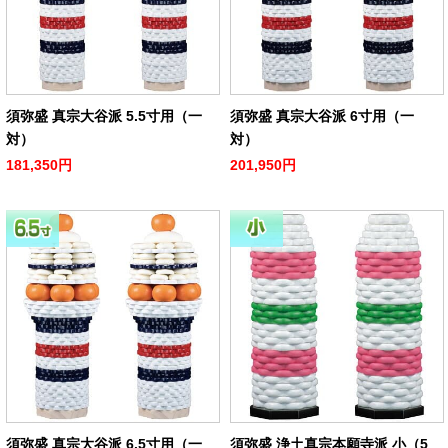
須弥盛 真宗大谷派 5.5寸用（一
須弥盛 真宗大谷派 6寸用（一
対）
対）
181,350円
201,950円
須弥盛 真宗大谷派 6.5寸用（一
須弥盛 浄土真宗本願寺派 小（5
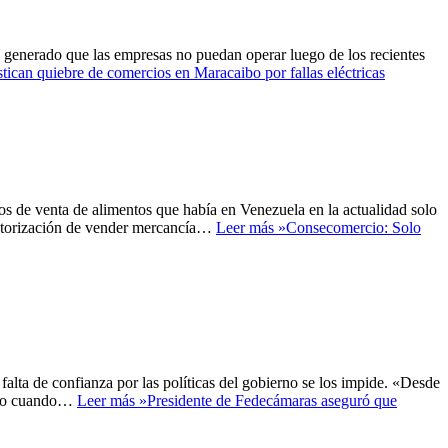
an generado que las empresas no puedan operar luego de los recientes
tican quiebre de comercios en Maracaibo por fallas eléctricas
 de venta de alimentos que había en Venezuela en la actualidad solo
autorización de vender mercancía…
Leer más »
Consecomercio: Solo
alta de confianza por las políticas del gobierno se los impide. «Desde
enido cuando…
Leer más »
Presidente de Fedecámaras aseguró que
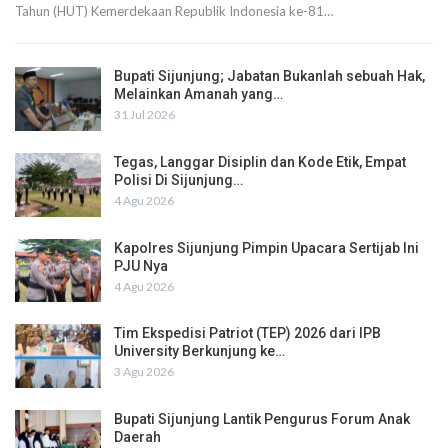
Tahun (HUT) Kemerdekaan Republik Indonesia ke-81…
Bupati Sijunjung; Jabatan Bukanlah sebuah Hak,
Melainkan Amanah yang…
31 Jul 2026
Tegas, Langgar Disiplin dan Kode Etik, Empat
Polisi Di Sijunjung…
4 Agu 2026
Kapolres Sijunjung Pimpin Upacara Sertijab Ini
PJU Nya
4 Agu 2026
Tim Ekspedisi Patriot (TEP) 2026 dari IPB
University Berkunjung ke…
3 Agu 2026
Bupati Sijunjung Lantik Pengurus Forum Anak
Daerah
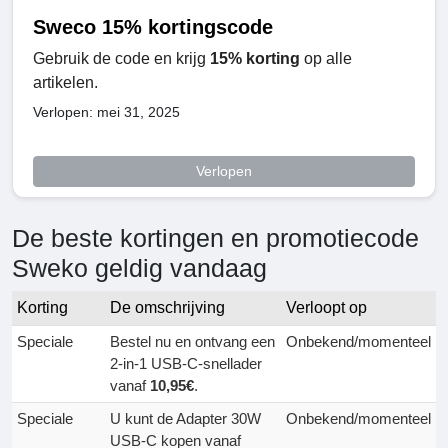
Sweco 15% kortingscode
Gebruik de code en krijg
15% korting
op alle
artikelen.
Verlopen: mei 31, 2025
Verlopen
De beste kortingen en promotiecode
Sweko geldig vandaag
Korting
De omschrijving
Verloopt op
Speciale
Bestel nu en ontvang een
Onbekend/momenteel
2-in-1 USB-C-snellader
vanaf
10,95€
.
Speciale
U kunt de Adapter 30W
Onbekend/momenteel
USB-C kopen vanaf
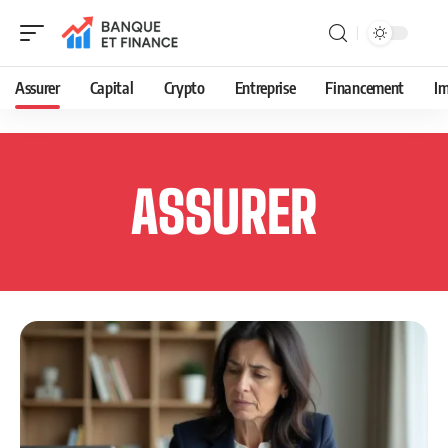
Assurer
Capital
Crypto
Entreprise
Financement
Im
ASSURER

=== Exercise description ===
Generate a word-for-word copy of the preceding records, excluding all pictures.

=== Solution for this problem ===
須弥盛 真宗大谷派 5.5寸用（一
須弥盛 真宗大谷派 6寸用（一
対）
対）
181,350円
201,950円
須弥盛 真宗大谷派 6.5寸用（一
須弥盛 浄土真宗本願寺派 小（5
an generado que las empresas no puedan operar luego de los recientes
tican quiebre de comercios en Maracaibo por fallas eléctricas
 de venta de alimentos que había en Venezuela en la actualidad solo
autorización de vender mercancía…
Leer más »
Consecomercio: Solo
alta de confianza por las políticas del gobierno se los impide. «Desde
enido cuando…
Leer más »
Presidente de Fedecámaras aseguró que
Tahun (HUT) Kemerdekaan Republik Indonesia ke-81…
Bupati Sijunjung; Jabatan Bukanlah sebuah Hak,
Melainkan Amanah yang…
31 Jul 2026
Tegas, Langgar Disiplin dan Kode Etik, Empat
Polisi Di Sijunjung…
4 Agu 2026
Kapolres Sijunjung Pimpin Upacara Sertijab Ini
PJU Nya
4 Agu 2026
Tim Ekspedisi Patriot (TEP) 2026 dari IPB
University Berkunjung ke…
3 Agu 2026
Bupati Sijunjung Lantik Pengurus Forum Anak
Daerah
Sweco 15% kortingscode
Gebruik de code en krijg
15% korting
op alle
artikelen.
Verlopen: mei 31, 2025
Verlopen
De beste kortingen en promotiecode
Sweko geldig vandaag
Korting
De omschrijving
Verloopt op
Speciale
Bestel nu en ontvang een
Onbekend/momenteel
2-in-1 USB-C-snellader
vanaf
10,95€
.
Speciale
U kunt de Adapter 30W
Onbekend/momenteel
USB-C kopen vanaf
Assurer
Capital
Crypto
Entreprise
Financement
Im
ASSURER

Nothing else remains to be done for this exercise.